_What you are asked to do_
Look below for the line with "THÔNG TIN LIÊN HỆ" and the line with "GPUスコア：約5万点〜15万点". Copy exactly those two lines and every line between, but not the pictures.

_The input_
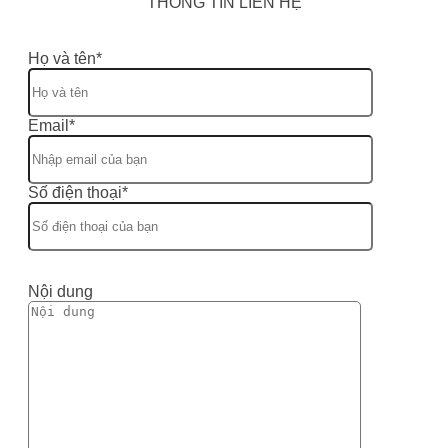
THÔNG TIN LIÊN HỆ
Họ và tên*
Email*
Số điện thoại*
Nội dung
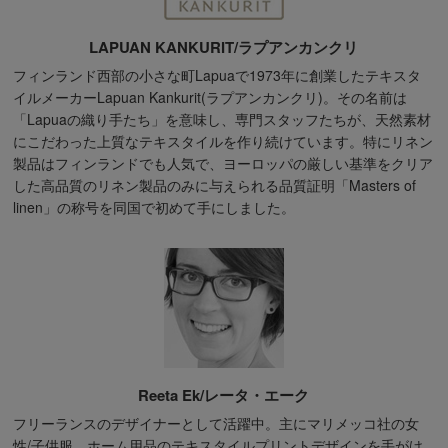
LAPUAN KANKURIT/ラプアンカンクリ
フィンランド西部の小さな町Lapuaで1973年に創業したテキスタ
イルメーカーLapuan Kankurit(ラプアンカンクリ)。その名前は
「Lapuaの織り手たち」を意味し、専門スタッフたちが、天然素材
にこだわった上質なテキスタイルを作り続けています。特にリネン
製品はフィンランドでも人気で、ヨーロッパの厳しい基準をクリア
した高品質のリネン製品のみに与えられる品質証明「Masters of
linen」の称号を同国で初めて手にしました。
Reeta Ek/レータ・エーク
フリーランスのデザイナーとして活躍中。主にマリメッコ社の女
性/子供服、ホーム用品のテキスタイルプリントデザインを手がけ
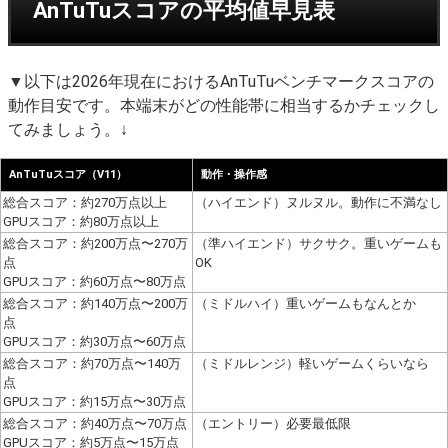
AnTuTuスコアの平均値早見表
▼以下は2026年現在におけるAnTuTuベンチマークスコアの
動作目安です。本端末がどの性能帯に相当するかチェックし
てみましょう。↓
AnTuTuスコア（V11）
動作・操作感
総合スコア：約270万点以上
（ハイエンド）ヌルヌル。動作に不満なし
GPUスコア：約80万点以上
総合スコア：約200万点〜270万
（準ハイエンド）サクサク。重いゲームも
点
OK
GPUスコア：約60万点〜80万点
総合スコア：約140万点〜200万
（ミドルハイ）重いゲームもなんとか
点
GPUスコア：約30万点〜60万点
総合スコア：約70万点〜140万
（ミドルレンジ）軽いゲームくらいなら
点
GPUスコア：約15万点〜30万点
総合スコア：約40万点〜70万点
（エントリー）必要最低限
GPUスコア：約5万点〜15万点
...
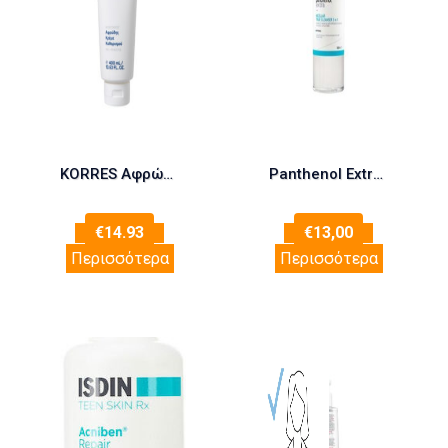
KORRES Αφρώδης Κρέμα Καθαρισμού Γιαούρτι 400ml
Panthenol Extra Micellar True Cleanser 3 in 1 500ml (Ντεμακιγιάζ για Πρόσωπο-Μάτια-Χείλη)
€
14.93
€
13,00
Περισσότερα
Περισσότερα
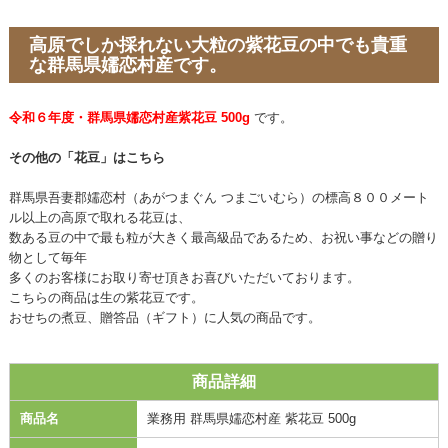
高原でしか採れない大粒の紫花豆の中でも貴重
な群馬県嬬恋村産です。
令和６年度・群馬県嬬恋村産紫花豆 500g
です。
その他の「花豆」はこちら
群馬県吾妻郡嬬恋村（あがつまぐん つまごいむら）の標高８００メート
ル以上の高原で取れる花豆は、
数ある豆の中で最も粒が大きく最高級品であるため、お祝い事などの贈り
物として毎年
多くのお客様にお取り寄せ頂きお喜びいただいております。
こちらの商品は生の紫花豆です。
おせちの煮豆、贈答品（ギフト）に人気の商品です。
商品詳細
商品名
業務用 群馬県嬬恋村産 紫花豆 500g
...
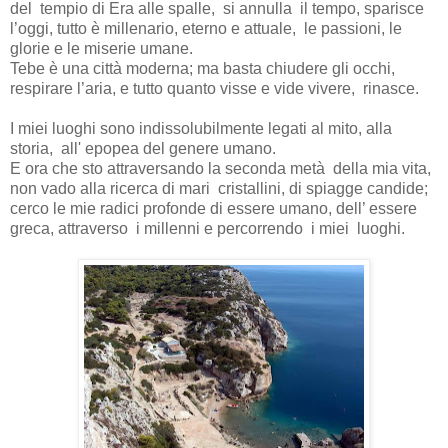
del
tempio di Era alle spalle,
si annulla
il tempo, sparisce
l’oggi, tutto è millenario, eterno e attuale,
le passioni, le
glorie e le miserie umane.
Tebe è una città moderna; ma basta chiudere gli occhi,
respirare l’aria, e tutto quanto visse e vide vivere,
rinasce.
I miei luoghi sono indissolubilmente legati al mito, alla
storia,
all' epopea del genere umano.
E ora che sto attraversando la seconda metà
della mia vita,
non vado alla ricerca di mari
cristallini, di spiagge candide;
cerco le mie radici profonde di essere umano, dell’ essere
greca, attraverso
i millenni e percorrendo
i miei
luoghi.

_Your response_
THÔNG TIN LIÊN HỆ
Họ và tên*
Email*
Số điện thoại*
Nội dung
LAPUAN KANKURIT/ラプアンカンクリ
フィンランド西部の小さな町Lapuaで1973年に創業したテキスタ
イルメーカーLapuan Kankurit(ラプアンカンクリ)。その名前は
「Lapuaの織り手たち」を意味し、専門スタッフたちが、天然素材
にこだわった上質なテキスタイルを作り続けています。特にリネン
製品はフィンランドでも人気で、ヨーロッパの厳しい基準をクリア
した高品質のリネン製品のみに与えられる品質証明「Masters of
linen」の称号を同国で初めて手にしました。
Reeta Ek/レータ・エーク
フリーランスのデザイナーとして活躍中。主にマリメッコ社の女
性/子供服、ホーム用品のテキスタイルプリントデザインを手がけ
AnTuTuスコアの平均値早見表
▼以下は2026年現在におけるAnTuTuベンチマークスコアの
動作目安です。本端末がどの性能帯に相当するかチェックし
てみましょう。↓
AnTuTuスコア（V11）
動作・操作感
総合スコア：約270万点以上
（ハイエンド）ヌルヌル。動作に不満なし
GPUスコア：約80万点以上
総合スコア：約200万点〜270万
（準ハイエンド）サクサク。重いゲームも
点
OK
GPUスコア：約60万点〜80万点
総合スコア：約140万点〜200万
（ミドルハイ）重いゲームもなんとか
点
GPUスコア：約30万点〜60万点
総合スコア：約70万点〜140万
（ミドルレンジ）軽いゲームくらいなら
点
GPUスコア：約15万点〜30万点
総合スコア：約40万点〜70万点
（エントリー）必要最低限
GPUスコア：約5万点〜15万点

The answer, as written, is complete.